To identify the most likely functional variant(s), we performed functional annotation of the associated variants. The primary signal, rs72918674, is in LD with two missense variants in MS4A6A (rs7232 p.T185S; rs583791 p.A112T; first LD block; Table S5; Fig. S5A; Fig. 2B). The secondary signal, rs1089702, is in LD with two missense variants (rs10750931 p.K52E; rs6591561 p.M178V; second LD block; Table S5; Fig. S5A; Fig. 2B) in MS4A4A as well as in LD in two missense variants (rs674971 p.A146S; rs7929057 p.G77D) in MS4A4E.
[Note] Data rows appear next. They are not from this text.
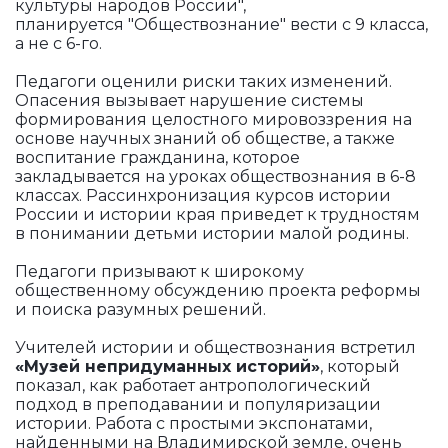
культуры народов России",
планируется "Обществознание" вести с 9 класса,
а не с 6-го.
Педагоги оценили риски таких изменений.
Опасения вызывает нарушение системы
формирования целостного мировоззрения на
основе научных знаний об обществе, а также
воспитание гражданина, которое
закладывается на уроках обществознания в 6-8
классах. Рассинхронизация курсов истории
России и истории края приведет к трудностям
в понимании детьми истории малой родины.
Педагоги призывают к широкому
общественному обсуждению проекта реформы
и поиска разумных решений.
Учителей истории и обществознания встретил
«Музей непридуманных историй»
, который
показал, как работает антропологический
подход в преподавании и популяризации
истории. Работа с простыми экспонатами,
найденными на Владимирской земле, очень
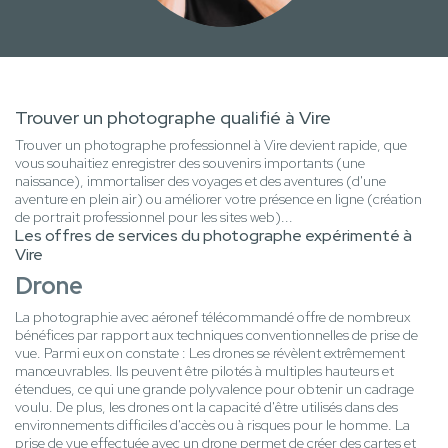
Trouver un photographe qualifié à Vire
Trouver un photographe professionnel à Vire devient rapide, que
vous souhaitiez enregistrer des souvenirs importants (une
naissance), immortaliser des voyages et des aventures (d'une
aventure en plein air) ou améliorer votre présence en ligne (création
de portrait professionnel pour les sites web)...
Les offres de services du photographe expérimenté à
Vire
Drone
La photographie avec aéronef télécommandé offre de nombreux
bénéfices par rapport aux techniques conventionnelles de prise de
vue. Parmi eux on constate : Les drones se révèlent extrêmement
manœuvrables. Ils peuvent être pilotés à multiples hauteurs et
étendues, ce qui une grande polyvalence pour obtenir un cadrage
voulu. De plus, les drones ont la capacité d'être utilisés dans des
environnements difficiles d'accès ou à risques pour le homme. La
prise de vue effectuée avec un drone permet de créer des cartes et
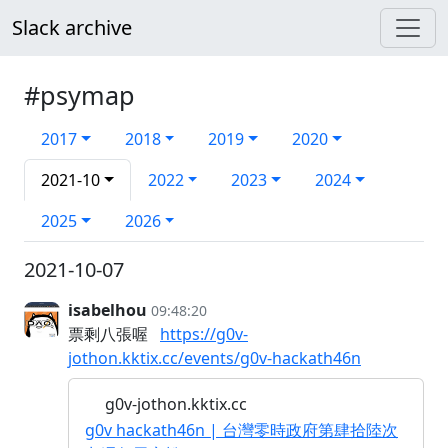
Slack archive
#psymap
2017
2018
2019
2020
2021-10
2022
2023
2024
2025
2026
2021-10-07
isabelhou
09:48:20
票剩八張喔
https://g0v-
jothon.kktix.cc/events/g0v-hackath46n
g0v-jothon.kktix.cc
g0v hackath46n | 台灣零時政府第肆拾陸次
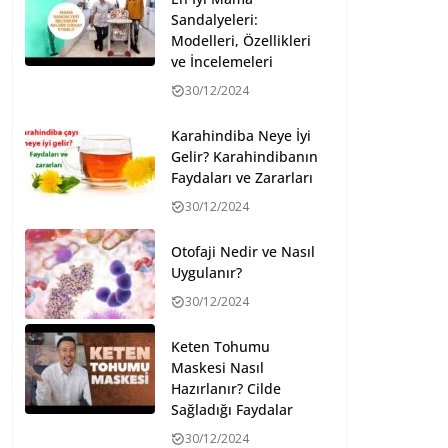
Sandalyeleri:
Modelleri, Özellikleri
ve İncelemeleri
30/12/2024
Karahindiba Neye İyi
Gelir? Karahindibanın
Faydaları ve Zararları
30/12/2024
Otofaji Nedir ve Nasıl
Uygulanır?
30/12/2024
Keten Tohumu
Maskesi Nasıl
Hazırlanır? Cilde
Sağladığı Faydalar
30/12/2024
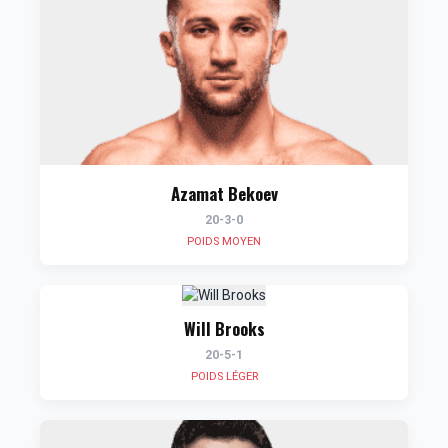
Azamat Bekoev
20-3-0
POIDS MOYEN
Will Brooks
20-5-1
POIDS LÉGER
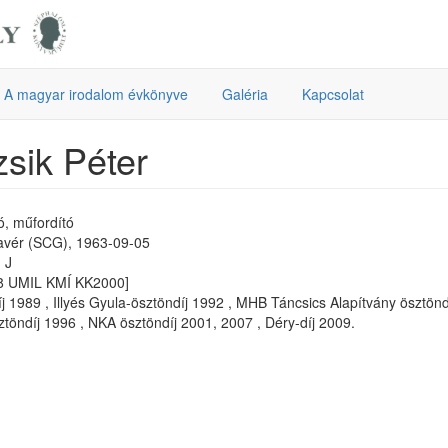
A magyar irodalom évkönyve
Galéria
Kapcsolat
sik Péter
ró, műfordító
avér (SCG), 1963-09-05
 J
8 UMIL KMÍ KK2000]
íj 1989 , Illyés Gyula-ösztöndíj 1992 , MHB Táncsics Alapítvány ösztönd
töndíj 1996 , NKA ösztöndíj 2001, 2007 , Déry-díj 2009.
While some of the missense variants may be the causal variants modifying sTREM2 levels, the remaining variants would be in LD with the functional variants. As LD structure varies across populations due to random genetic drift, genetic mutation, and recombination events [29],analyses of other ethnicities can help distinguish the functional variants from those in LD. To achieve this goal of fine-mapping, we performed an association analysis in 250 non-EURs (Table S6 and Fig. S1C). In the first LD block that contained the primary signal, one missense variant p.A112T in MS4A6A (P=6.96×10-3) remained significant at P < 0.05. This missense variant had an LD R2 of 0.363 with the primary index variant in the non-EURs population (Table S7 and Fig. 2B). The effect sizes for these variants were consistent across populations (Table S5). In the second LD block that contained the secondary signal, only one missense variant p.M178V in MS4A4A (P=1.75×10-2) was significant in the non-EURs, with consistent effect size (β=-0.278 in EURs vs. -0.209 in non-EURs). These results suggest that the MS4A6A p.A112T and the MS4A4A p.M178V variants may be the functional SNPs driving the association in this locus. However, the effects of the variants are in opposite direction, with minor allele of p.A112T being associated with higher CSF sTREM2, and the minor allele of p.M178V being associated with lower CSF sTREM2. In both cases, the allele associated with higher CSF sTREM2 levels is associated with lower AD risk.

We hypothesize that these two independent signals in this locus could have a synergistic effect. We therefore performed epistatic analysis for CSF sTREM2 and AD risk by including MS4A6A p.A112T, MS4A4A p.M178V, and their interaction term in a linear model. We found a significant interaction among these two variants for both CSF sTREM2 levels (P=0.002; Table S8 and Fig. 2E) and AD risk (P=0.011; Table S9 and Fig. 2E). This indicates that these two missense variants are jointly affecting CSF sTREM2 levels as well as AD risk. However, the underlying molecular mechanism for this identified interaction needs further investigation.

We subsequently examined the association of these two functional variants with AD risk and related phenotypes (Table S10). The variant MS4A6A p.A112T showed a strong association with AD risk (P=6.98×10-17) [8], with strong colocalization (PP.H4=0.96; Table S11, Fig. S5B). Moderate association (P=4.72×10-4) with AD risk was found with the second variant MS4A4A p.M178V [30]. In addition to the association with AD risk, this locus is also associated with other AD endophenotypes. Specifically, the alleles associated with higher CSF sTREM2 levels and lower AD risk was also associated with lower (protective) CSF pTau (β=-2.65, P=8.11×10-3) [31], significantly later age at onset for AD (β=-0.06, P=3.64×10-7; Table S10) [32], and showed suggestive association with lower rate of memory decline (β=-0.07, P=6.48×10-2) [33].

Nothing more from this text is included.